The resistor is wrong, at least sometimes, depending on the supply voltage at the moment. If these LEDs turn out to have a Vf of 3.2V, it would seem the resistance as designed was optimized for a 3.9V supply.

I need to know the voltage across the LEDs while the current is 480mA, if possible. 2.6V is too low for white LEDs at full current. It should be at least 3.1V.

Another test you can do that may even solve your problem is to connect the constructed 2.55Ω resistor pair in series with the existing 1.5Ω resistor for a total of 4.05Ω and power it with the 5.2V DC-DC converter. Measure the total current and the voltage across the LEDs. Test circuit shown below.
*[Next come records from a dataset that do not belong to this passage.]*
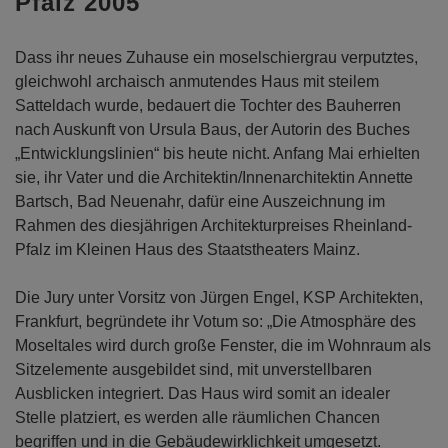
Pfalz 2005
Dass ihr neues Zuhause ein moselschiergrau verputztes,
gleichwohl archaisch anmutendes Haus mit steilem
Satteldach wurde, bedauert die Tochter des Bauherren
nach Auskunft von Ursula Baus, der Autorin des Buches
„Entwicklungslinien“ bis heute nicht. Anfang Mai erhielten
sie, ihr Vater und die Architektin/Innenarchitektin Annette
Bartsch, Bad Neuenahr, dafür eine Auszeichnung im
Rahmen des diesjährigen Architekturpreises Rheinland-
Pfalz im Kleinen Haus des Staatstheaters Mainz.
Die Jury unter Vorsitz von Jürgen Engel, KSP Architekten,
Frankfurt, begründete ihr Votum so: „Die Atmosphäre des
Moseltales wird durch große Fenster, die im Wohnraum als
Sitzelemente ausgebildet sind, mit unverstellbaren
Ausblicken integriert. Das Haus wird somit an idealer
Stelle platziert, es werden alle räumlichen Chancen
begriffen und in die Gebäudewirklichkeit umgesetzt.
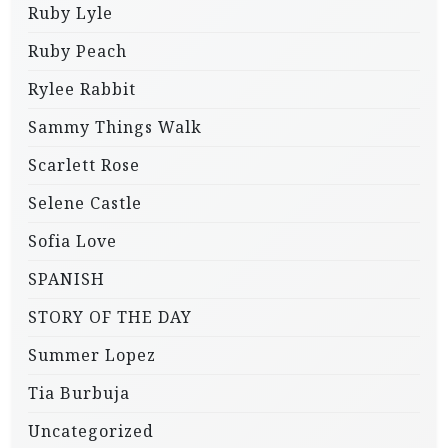
Ruby Lyle
Ruby Peach
Rylee Rabbit
Sammy Things Walk
Scarlett Rose
Selene Castle
Sofia Love
SPANISH
STORY OF THE DAY
Summer Lopez
Tia Burbuja
Uncategorized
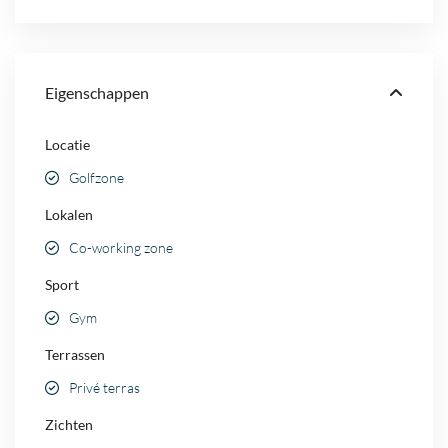
Eigenschappen
Locatie
Golfzone
Lokalen
Co-working zone
Sport
Gym
Terrassen
Privé terras
Zichten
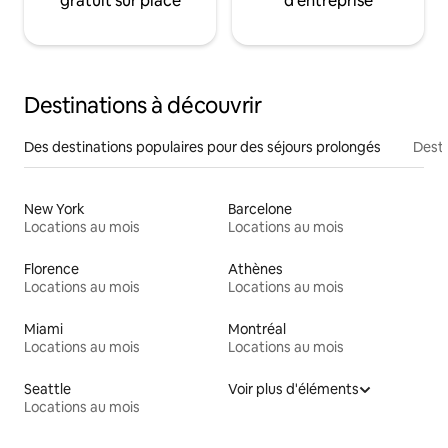
gratuit sur place
d'entreprise
Destinations à découvrir
Des destinations populaires pour des séjours prolongés
Desti
New York
Barcelone
Locations au mois
Locations au mois
Florence
Athènes
Locations au mois
Locations au mois
Miami
Montréal
Locations au mois
Locations au mois
Seattle
Voir plus d'éléments
Locations au mois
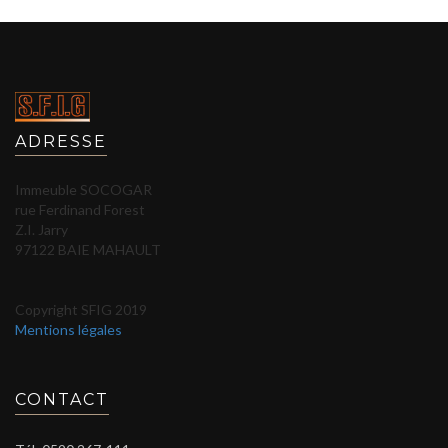
ADRESSE
Immeuble SOCOGAR
rue Ferdinand Forest
Z.I. Jarry
97122 BAIE MAHAULT
Copyright SFIG 2019
Mentions légales
CONTACT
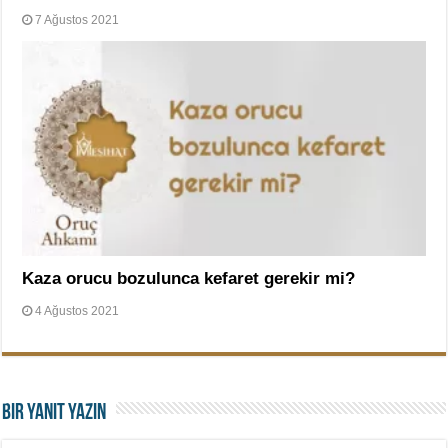
7 Ağustos 2021
Kaza orucu bozulunca kefaret gerekir mi?
4 Ağustos 2021
Bir yanıt yazın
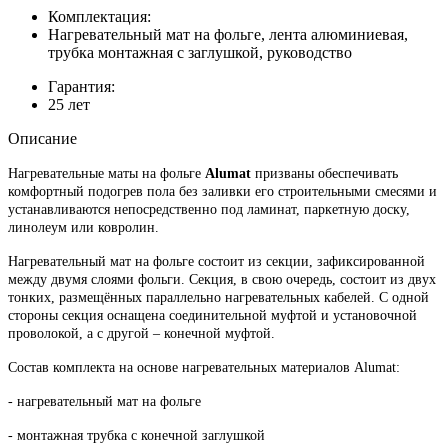
Комплектация:
Нагревательный мат на фольге, лента алюминиевая,
трубка монтажная с заглушкой, руководство
Гарантия:
25 лет
Описание
Нагревательные маты на фольге
Alumat
призваны обеспечивать
комфортный подогрев пола без заливки его строительными смесями и
устанавливаются непосредственно под ламинат, паркетную доску,
линолеум или ковролин.
Нагревательный мат на фольге состоит из секции, зафиксированной
между двумя слоями фольги. Секция, в свою очередь, состоит из двух
тонких, размещённых параллельно нагревательных кабелей. С одной
стороны секция оснащена соединительной муфтой и установочной
проволокой, а с другой – конечной муфтой.
Состав комплекта на основе нагревательных материалов Alumat:
- нагревательный мат на фольге
- монтажная трубка с конечной заглушкой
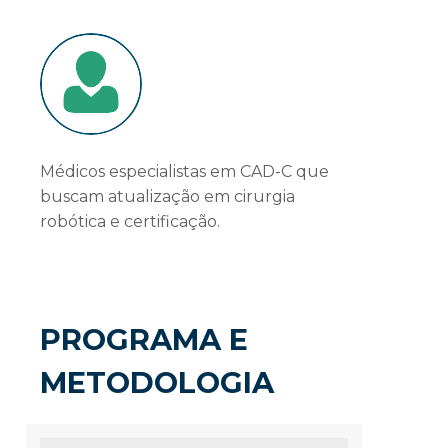
Médicos especialistas em CAD-C que
buscam atualização em cirurgia
robótica e certificação.
PROGRAMA E
METODOLOGIA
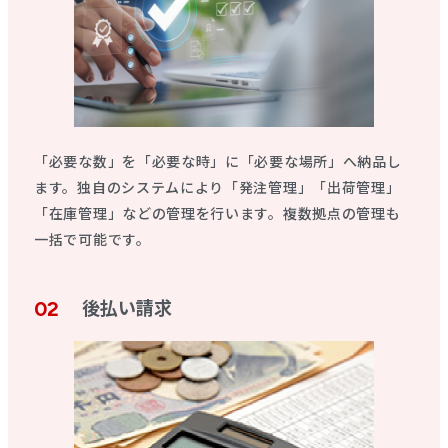
「必要な数」を「必要な時」に「必要な場所」へ納品し
ます。独自のシステムにより「発注管理」「出荷管理」
「在庫管理」などの管理を行います。複数拠点の管理も
一括で可能です。
後払い請求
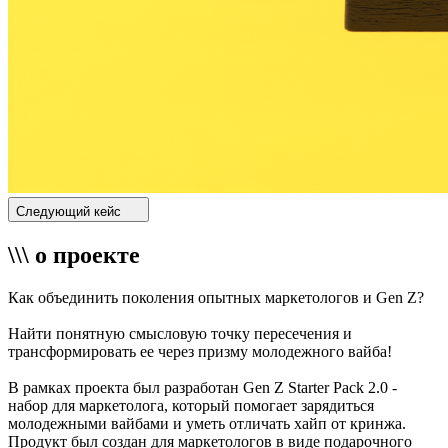
Следующий кейс
\\\ о проекте
Как объединить поколения опытных маркетологов и Gen Z?
Найти понятную смысловую точку пересечения и
трансформировать ее через призму молодежного вайба!
В рамках проекта был разработан Gen Z Starter Pack 2.0 -
набор для маркетолога, который помогает зарядиться
молодежными вайбами и уметь отличать хайп от кринжа.
Продукт был создан для маркетологов в виде подарочного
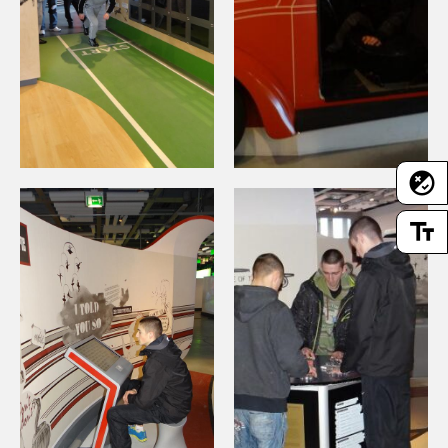
flaky
text_fields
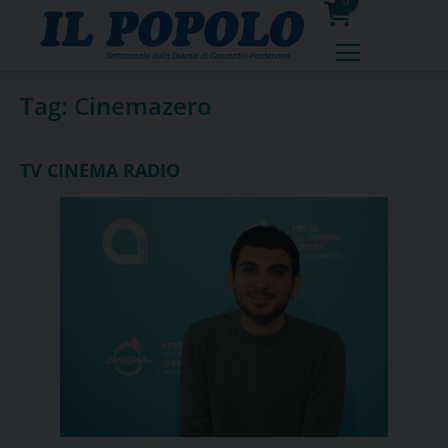
Skip
0
to
prodotti
content
Tag:
Cinemazero
TV CINEMA RADIO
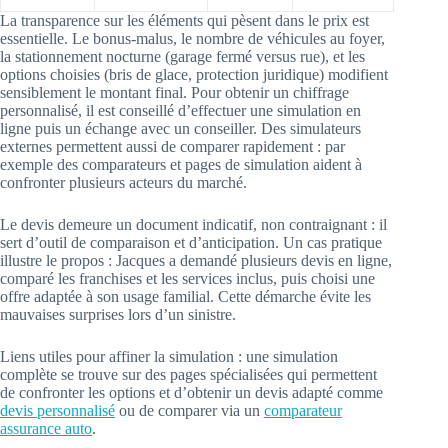
La transparence sur les éléments qui pèsent dans le prix est
essentielle. Le bonus-malus, le nombre de véhicules au foyer,
la stationnement nocturne (garage fermé versus rue), et les
options choisies (bris de glace, protection juridique) modifient
sensiblement le montant final. Pour obtenir un chiffrage
personnalisé, il est conseillé d’effectuer une simulation en
ligne puis un échange avec un conseiller. Des simulateurs
externes permettent aussi de comparer rapidement : par
exemple des comparateurs et pages de simulation aident à
confronter plusieurs acteurs du marché.
Le devis demeure un document indicatif, non contraignant : il
sert d’outil de comparaison et d’anticipation. Un cas pratique
illustre le propos : Jacques a demandé plusieurs devis en ligne,
comparé les franchises et les services inclus, puis choisi une
offre adaptée à son usage familial. Cette démarche évite les
mauvaises surprises lors d’un sinistre.
Liens utiles pour affiner la simulation : une simulation
complète se trouve sur des pages spécialisées qui permettent
de confronter les options et d’obtenir un devis adapté comme
devis personnalisé
ou de comparer via un
comparateur
assurance auto
.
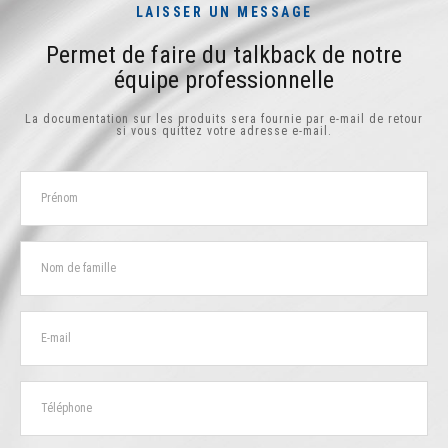
LAISSER UN MESSAGE
Permet de faire du talkback de notre
équipe professionnelle
La documentation sur les produits sera fournie par e-mail de retour
si vous quittez votre adresse e-mail.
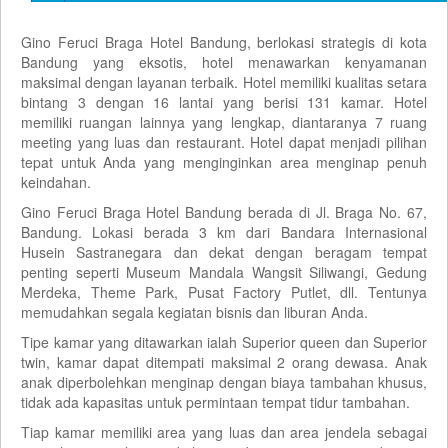
Gino Feruci Braga Hotel Bandung, berlokasi strategis di kota
Bandung yang eksotis, hotel menawarkan kenyamanan
maksimal dengan layanan terbaik. Hotel memiliki kualitas setara
bintang 3 dengan 16 lantai yang berisi 131 kamar. Hotel
memiliki ruangan lainnya yang lengkap, diantaranya 7 ruang
meeting yang luas dan restaurant. Hotel dapat menjadi pilihan
tepat untuk Anda yang menginginkan area menginap penuh
keindahan.
Gino Feruci Braga Hotel Bandung berada di Jl. Braga No. 67,
Bandung. Lokasi berada 3 km dari Bandara Internasional
Husein Sastranegara dan dekat dengan beragam tempat
penting seperti Museum Mandala Wangsit Siliwangi, Gedung
Merdeka, Theme Park, Pusat Factory Putlet, dll. Tentunya
memudahkan segala kegiatan bisnis dan liburan Anda.
Tipe kamar yang ditawarkan ialah Superior queen dan Superior
twin, kamar dapat ditempati maksimal 2 orang dewasa. Anak
anak diperbolehkan menginap dengan biaya tambahan khusus,
tidak ada kapasitas untuk permintaan tempat tidur tambahan.
Tiap kamar memiliki area yang luas dan area jendela sebagai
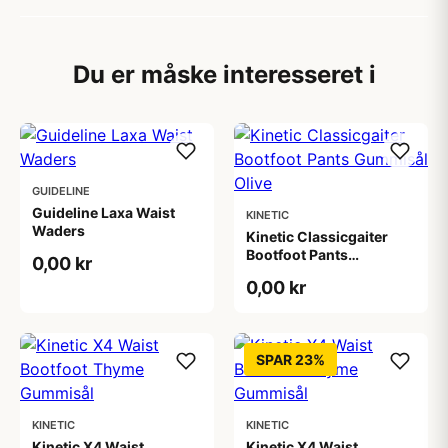
Du er måske interesseret i
GUIDELINE
Guideline Laxa Waist
KINETIC
Waders
Kinetic Classicgaiter
Bootfoot Pants
0,00 kr
Gummisål Olive
0,00 kr
SPAR 23%
KINETIC
KINETIC
Kinetic X4 Waist
Kinetic X4 Waist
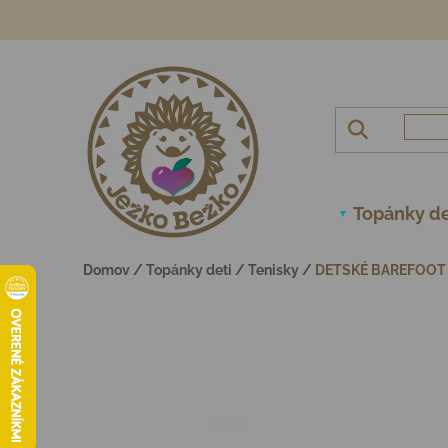
Prejsť na obsah
Topánky de
Domov
/
Topánky deti
/
Tenisky
/
DETSKÉ BAREFOOT 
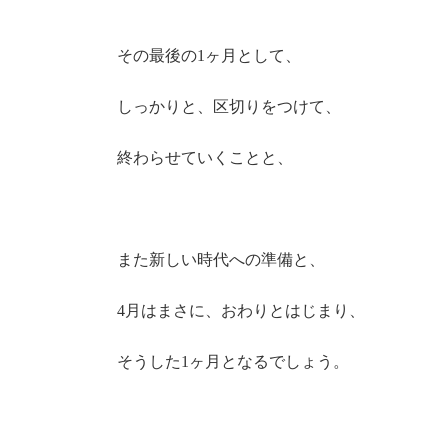
その最後の1ヶ月として、
しっかりと、区切りをつけて、
終わらせていくことと、
また新しい時代への準備と、
4月はまさに、おわりとはじまり、
そうした1ヶ月となるでしょう。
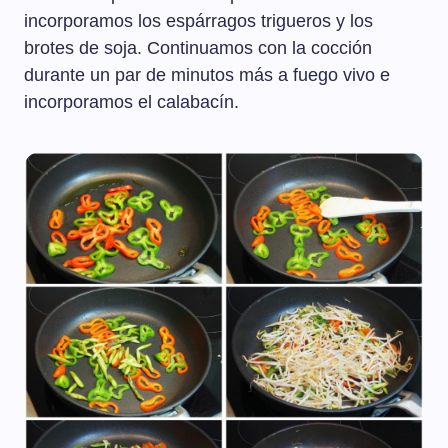
incorporamos los espárragos trigueros y los
brotes de soja. Continuamos con la cocción
durante un par de minutos más a fuego vivo e
incorporamos el calabacín.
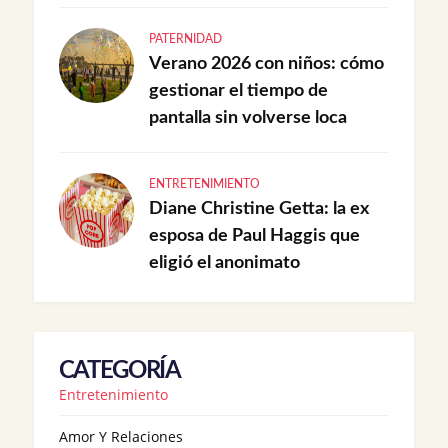
PATERNIDAD
Verano 2026 con niños: cómo
gestionar el tiempo de
pantalla sin volverse loca
ENTRETENIMIENTO
Diane Christine Getta: la ex
esposa de Paul Haggis que
eligió el anonimato
CATEGORÍA
Entretenimiento
Amor Y Relaciones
By the way, don't worry about the minor setbacks. I have a pleasant design surprise waiting to spring on you when we get the real Vf at 20mA@ worked out. :grin:

 

[campus189]

You are exactly correct..
I measured the voltage across led's and they are 3.1 Volts.
I can test using 2.55Ω resistors but will have to buy them..
I do however have 5.1Ω resistors that I purchased for this project,lol
Dumb question? Couldn't I just use the 5.1Ω resistors I purchased recently for this project?
Or do you want me to purchase the 2.55Ω resistors?
As soon as I order & receive the 2.55Ω resistors & install them, I will reply here...
You people are awesome!!
Thanks again for the replies

 

[campus189]

I need to know the voltage across the LEDs while the current is 480mA, if possible. 2.6V is too low for white LEDs at full current. It should be at least 3.1V.

Another test you can do that may even solve your problem is to connect the constructed 2.55Ω resistor pair in series with the existing 1.5Ω resistor for a total of 4.05Ω and power it with the 5.2V DC-DC converter. Measure the total current and the voltage across the LEDs. Test circuit shown below.

View attachment 57184

By the way, don't worry about the minor setbacks. I have a pleasant design surprise waiting to spring on you when we get the real Vf at 20mA@ worked out. :grin:

Ok,

Ran 12 volts from power supply to breadboard then to 5.2V DC-DC converter.
Connected the 5.1Ω resistor & measured the amperage & got 241mA
Measured the led voltage and got 3 volts
Measured voltage on both sides of the 1.5Ω resistor - got 3.5 volts on one side and 3 volts on other side with temperature at 113 degrees Fahrenheit after 10 minutes.
Measured voltage on both sides of the 5.1Ω resistor - got 5.1 volts on one side and 3.5 volts on other side with temperature at 150 degrees Fahrenheit after 10 minutes.
I held this light with a light running on AAA Batteries & they were the same as far as brightness even though the Amperage draw was cut in half .

Hope this helps

 

[KJ6EAD]

You don't need to buy resistors, just use two of the 5.1Ω in parallel. That makes 2.55Ω. That's what I've been talking (writing) about all along. That 3.1V measurement isn't complete without knowing what current was flowing at the time it was made.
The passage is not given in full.